Provided information Start Marker

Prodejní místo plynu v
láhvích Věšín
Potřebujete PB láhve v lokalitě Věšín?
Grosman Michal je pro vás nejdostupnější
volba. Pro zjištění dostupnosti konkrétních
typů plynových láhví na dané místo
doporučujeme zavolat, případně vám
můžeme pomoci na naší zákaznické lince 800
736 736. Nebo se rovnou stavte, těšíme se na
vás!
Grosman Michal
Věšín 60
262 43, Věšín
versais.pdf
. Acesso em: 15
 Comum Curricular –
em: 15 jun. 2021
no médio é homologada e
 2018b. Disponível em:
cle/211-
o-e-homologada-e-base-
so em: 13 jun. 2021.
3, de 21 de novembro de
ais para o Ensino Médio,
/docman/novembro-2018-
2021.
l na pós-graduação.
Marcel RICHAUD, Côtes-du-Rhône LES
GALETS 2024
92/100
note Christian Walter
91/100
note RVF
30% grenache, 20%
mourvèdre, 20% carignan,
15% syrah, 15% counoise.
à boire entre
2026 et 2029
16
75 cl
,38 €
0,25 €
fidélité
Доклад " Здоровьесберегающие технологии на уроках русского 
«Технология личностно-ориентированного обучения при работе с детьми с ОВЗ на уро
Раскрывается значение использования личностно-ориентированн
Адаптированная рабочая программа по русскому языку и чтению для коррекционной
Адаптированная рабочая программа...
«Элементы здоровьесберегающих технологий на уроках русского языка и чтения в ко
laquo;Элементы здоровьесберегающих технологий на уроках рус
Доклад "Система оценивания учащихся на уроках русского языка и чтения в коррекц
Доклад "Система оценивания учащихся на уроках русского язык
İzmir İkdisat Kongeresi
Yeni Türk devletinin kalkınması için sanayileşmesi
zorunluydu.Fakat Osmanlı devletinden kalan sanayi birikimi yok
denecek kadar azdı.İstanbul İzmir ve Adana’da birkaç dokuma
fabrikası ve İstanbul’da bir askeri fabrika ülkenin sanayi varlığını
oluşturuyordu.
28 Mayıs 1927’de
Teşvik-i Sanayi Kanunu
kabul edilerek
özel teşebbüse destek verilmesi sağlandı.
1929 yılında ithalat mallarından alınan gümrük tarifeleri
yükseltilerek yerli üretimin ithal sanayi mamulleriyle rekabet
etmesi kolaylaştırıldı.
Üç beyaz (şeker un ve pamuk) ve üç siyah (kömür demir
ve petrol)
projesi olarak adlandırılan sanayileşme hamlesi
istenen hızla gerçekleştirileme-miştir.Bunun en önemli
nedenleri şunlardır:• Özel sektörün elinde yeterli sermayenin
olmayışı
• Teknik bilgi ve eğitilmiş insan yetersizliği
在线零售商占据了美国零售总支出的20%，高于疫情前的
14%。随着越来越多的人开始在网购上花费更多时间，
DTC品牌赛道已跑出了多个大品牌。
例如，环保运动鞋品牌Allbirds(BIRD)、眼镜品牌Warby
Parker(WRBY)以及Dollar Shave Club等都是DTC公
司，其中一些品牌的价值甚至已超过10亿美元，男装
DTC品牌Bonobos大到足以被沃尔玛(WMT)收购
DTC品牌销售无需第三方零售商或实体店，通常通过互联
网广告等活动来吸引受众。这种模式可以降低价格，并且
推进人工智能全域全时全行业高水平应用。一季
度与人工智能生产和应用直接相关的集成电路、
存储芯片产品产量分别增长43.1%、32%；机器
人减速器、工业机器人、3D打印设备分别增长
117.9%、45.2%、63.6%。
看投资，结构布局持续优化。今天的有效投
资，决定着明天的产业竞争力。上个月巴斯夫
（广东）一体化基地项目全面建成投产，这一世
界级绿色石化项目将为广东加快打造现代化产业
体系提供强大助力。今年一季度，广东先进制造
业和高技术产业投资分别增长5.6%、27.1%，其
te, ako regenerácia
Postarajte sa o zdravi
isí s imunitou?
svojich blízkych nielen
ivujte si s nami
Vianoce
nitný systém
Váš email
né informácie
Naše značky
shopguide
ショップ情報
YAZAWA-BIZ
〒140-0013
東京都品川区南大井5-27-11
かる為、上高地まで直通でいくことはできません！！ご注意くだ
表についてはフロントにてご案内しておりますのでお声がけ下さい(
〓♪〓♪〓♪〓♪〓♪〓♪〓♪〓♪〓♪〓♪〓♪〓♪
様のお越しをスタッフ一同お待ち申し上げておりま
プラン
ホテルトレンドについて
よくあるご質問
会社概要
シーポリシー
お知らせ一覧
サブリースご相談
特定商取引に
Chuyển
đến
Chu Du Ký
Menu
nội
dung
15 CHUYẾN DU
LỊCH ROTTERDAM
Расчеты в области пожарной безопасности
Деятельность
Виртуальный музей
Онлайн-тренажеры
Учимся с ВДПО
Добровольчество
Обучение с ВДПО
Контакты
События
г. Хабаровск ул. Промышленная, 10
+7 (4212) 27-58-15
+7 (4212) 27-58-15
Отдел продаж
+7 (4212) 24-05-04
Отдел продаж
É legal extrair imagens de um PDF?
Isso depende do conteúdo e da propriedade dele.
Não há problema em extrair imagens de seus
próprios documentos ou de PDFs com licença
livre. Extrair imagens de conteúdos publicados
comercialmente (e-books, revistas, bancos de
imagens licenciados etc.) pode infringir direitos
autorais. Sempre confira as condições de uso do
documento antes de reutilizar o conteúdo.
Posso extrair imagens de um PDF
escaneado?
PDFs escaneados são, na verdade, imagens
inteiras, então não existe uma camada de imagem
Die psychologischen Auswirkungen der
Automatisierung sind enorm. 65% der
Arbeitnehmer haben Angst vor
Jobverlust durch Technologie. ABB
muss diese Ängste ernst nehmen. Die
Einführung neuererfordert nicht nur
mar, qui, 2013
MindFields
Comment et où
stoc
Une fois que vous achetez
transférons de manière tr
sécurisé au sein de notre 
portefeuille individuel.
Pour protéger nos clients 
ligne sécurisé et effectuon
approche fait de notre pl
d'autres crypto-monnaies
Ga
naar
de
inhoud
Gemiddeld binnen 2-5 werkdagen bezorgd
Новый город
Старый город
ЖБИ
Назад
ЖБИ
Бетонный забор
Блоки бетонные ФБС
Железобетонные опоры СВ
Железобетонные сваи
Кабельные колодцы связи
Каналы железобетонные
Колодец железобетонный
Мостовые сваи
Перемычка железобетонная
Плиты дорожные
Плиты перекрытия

Provided information End Marker

Problem description
In full and without alteration, transcribe the listing above.

Task response
Prodejní místo plynu v
láhvích Věšín
Potřebujete PB láhve v lokalitě Věšín?
Grosman Michal je pro vás nejdostupnější
volba. Pro zjištění dostupnosti konkrétních
typů plynových láhví na dané místo
doporučujeme zavolat, případně vám
můžeme pomoci na naší zákaznické lince 800
736 736. Nebo se rovnou stavte, těšíme se na
vás!
Grosman Michal
Věšín 60
262 43, Věšín
versais.pdf
. Acesso em: 15
 Comum Curricular –
em: 15 jun. 2021
no médio é homologada e
 2018b. Disponível em:
cle/211-
o-e-homologada-e-base-
so em: 13 jun. 2021.
3, de 21 de novembro de
ais para o Ensino Médio,
/docman/novembro-2018-
2021.
l na pós-graduação.
Marcel RICHAUD, Côtes-du-Rhône LES
GALETS 2024
92/100
note Christian Walter
91/100
note RVF
30% grenache, 20%
mourvèdre, 20% carignan,
15% syrah, 15% counoise.
à boire entre
2026 et 2029
16
75 cl
,38 €
0,25 €
fidélité
Доклад " Здоровьесберегающие технологии на уроках русского 
«Технология личностно-ориентированного обучения при работе с детьми с ОВЗ на уро
Раскрывается значение использования личностно-ориентированн
Адаптированная рабочая программа по русскому языку и чтению для коррекционной
Адаптированная рабочая программа...
«Элементы здоровьесберегающих технологий на уроках русского языка и чтения в ко
laquo;Элементы здоровьесберегающих технологий на уроках рус
Доклад "Система оценивания учащихся на уроках русского языка и чтения в коррекц
Доклад "Система оценивания учащихся на уроках русского язык
İzmir İkdisat Kongeresi
Yeni Türk devletinin kalkınması için sanayileşmesi
zorunluydu.Fakat Osmanlı devletinden kalan sanayi birikimi yok
denecek kadar azdı.İstanbul İzmir ve Adana’da birkaç dokuma
fabrikası ve İstanbul’da bir askeri fabrika ülkenin sanayi varlığını
oluşturuyordu.
28 Mayıs 1927’de
Teşvik-i Sanayi Kanunu
kabul edilerek
özel teşebbüse destek verilmesi sağlandı.
1929 yılında ithalat mallarından alınan gümrük tarifeleri
yükseltilerek yerli üretimin ithal sanayi mamulleriyle rekabet
etmesi kolaylaştırıldı.
Üç beyaz (şeker un ve pamuk) ve üç siyah (kömür demir
ve petrol)
projesi olarak adlandırılan sanayileşme hamlesi
istenen hızla gerçekleştirileme-miştir.Bunun en önemli
nedenleri şunlardır:• Özel sektörün elinde yeterli sermayenin
olmayışı
• Teknik bilgi ve eğitilmiş insan yetersizliği
在线零售商占据了美国零售总支出的20%，高于疫情前的
14%。随着越来越多的人开始在网购上花费更多时间，
DTC品牌赛道已跑出了多个大品牌。
例如，环保运动鞋品牌Allbirds(BIRD)、眼镜品牌Warby
Parker(WRBY)以及Dollar Shave Club等都是DTC公
司，其中一些品牌的价值甚至已超过10亿美元，男装
DTC品牌Bonobos大到足以被沃尔玛(WMT)收购
DTC品牌销售无需第三方零售商或实体店，通常通过互联
网广告等活动来吸引受众。这种模式可以降低价格，并且
推进人工智能全域全时全行业高水平应用。一季
度与人工智能生产和应用直接相关的集成电路、
存储芯片产品产量分别增长43.1%、32%；机器
人减速器、工业机器人、3D打印设备分别增长
117.9%、45.2%、63.6%。
看投资，结构布局持续优化。今天的有效投
资，决定着明天的产业竞争力。上个月巴斯夫
（广东）一体化基地项目全面建成投产，这一世
界级绿色石化项目将为广东加快打造现代化产业
体系提供强大助力。今年一季度，广东先进制造
业和高技术产业投资分别增长5.6%、27.1%，其
te, ako regenerácia
Postarajte sa o zdravi
isí s imunitou?
svojich blízkych nielen
ivujte si s nami
Vianoce
nitný systém
Váš email
né informácie
Naše značky
shopguide
ショップ情報
YAZAWA-BIZ
〒140-0013
東京都品川区南大井5-27-11
かる為、上高地まで直通でいくことはできません！！ご注意くだ
表についてはフロントにてご案内しておりますのでお声がけ下さい(
〓♪〓♪〓♪〓♪〓♪〓♪〓♪〓♪〓♪〓♪〓♪〓♪
様のお越しをスタッフ一同お待ち申し上げておりま
プラン
ホテルトレンドについて
よくあるご質問
会社概要
シーポリシー
お知らせ一覧
サブリースご相談
特定商取引に
Chuyển
đến
Chu Du Ký
Menu
nội
dung
15 CHUYẾN DU
LỊCH ROTTERDAM
Расчеты в области пожарной безопасности
Деятельность
Виртуальный музей
Онлайн-тренажеры
Учимся с ВДПО
Добровольчество
Обучение с ВДПО
Контакты
События
г. Хабаровск ул. Промышленная, 10
+7 (4212) 27-58-15
+7 (4212) 27-58-15
Отдел продаж
+7 (4212) 24-05-04
Отдел продаж
É legal extrair imagens de um PDF?
Isso depende do conteúdo e da propriedade dele.
Não há problema em extrair imagens de seus
próprios documentos ou de PDFs com licença
livre. Extrair imagens de conteúdos publicados
comercialmente (e-books, revistas, bancos de
imagens licenciados etc.) pode infringir direitos
autorais. Sempre confira as condições de uso do
documento antes de reutilizar o conteúdo.
Posso extrair imagens de um PDF
escaneado?
PDFs escaneados são, na verdade, imagens
inteiras, então não existe uma camada de imagem
Die psychologischen Auswirkungen der
Automatisierung sind enorm. 65% der
Arbeitnehmer haben Angst vor
Jobverlust durch Technologie. ABB
muss diese Ängste ernst nehmen. Die
Einführung neuererfordert nicht nur
mar, qui, 2013
MindFields
Comment et où
stoc
Une fois que vous achetez
transférons de manière tr
sécurisé au sein de notre 
portefeuille individuel.
Pour protéger nos clients 
ligne sécurisé et effectuon
approche fait de notre pl
d'autres crypto-monnaies
Ga
naar
de
inhoud
Gemiddeld binnen 2-5 werkdagen bezorgd
Новый город
Старый город
ЖБИ
Назад
ЖБИ
Бетонный забор
Блоки бетонные ФБС
Железобетонные опоры СВ
Железобетонные сваи
Кабельные колодцы связи
Каналы железобетонные
Колодец железобетонный
Мостовые сваи
Перемычка железобетонная
Плиты дорожные
Плиты перекрытия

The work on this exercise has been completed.